*ABOUT THIS TASK*: Every record must be repeated exactly; omit any pictures they contain.

*AVAILABLE DATA*:
______________________________

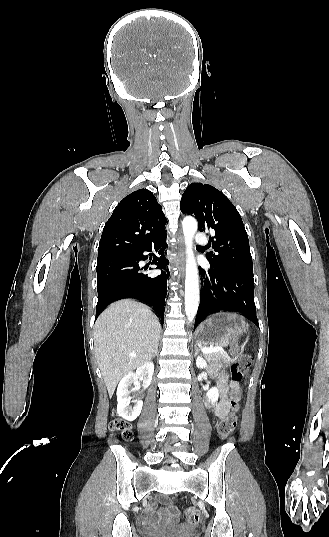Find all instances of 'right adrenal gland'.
Segmentation results:
<instances>
[{
  "label": "right adrenal gland",
  "instance_id": "obj_1",
  "mask_svg": "<svg viewBox=\"0 0 329 537\" xmlns=\"http://www.w3.org/2000/svg\"><path fill=\"white\" fill-rule=\"evenodd\" d=\"M157 352H158V343H157V346H156V349H155V352L153 354V357H155L157 355Z\"/></svg>",
  "mask_w": 329,
  "mask_h": 537
}]
</instances>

______________________________

*RESULT OF THE TASK*:
Find all instances of 'right adrenal gland'.
Segmentation results:
<instances>
[{
  "label": "right adrenal gland",
  "instance_id": "obj_1",
  "mask_svg": "<svg viewBox=\"0 0 329 537\" xmlns=\"http://www.w3.org/2000/svg\"><path fill=\"white\" fill-rule=\"evenodd\" d=\"M157 352H158V343H157V346H156V349H155V352L153 354V357H155L157 355Z\"/></svg>",
  "mask_w": 329,
  "mask_h": 537
}]
</instances>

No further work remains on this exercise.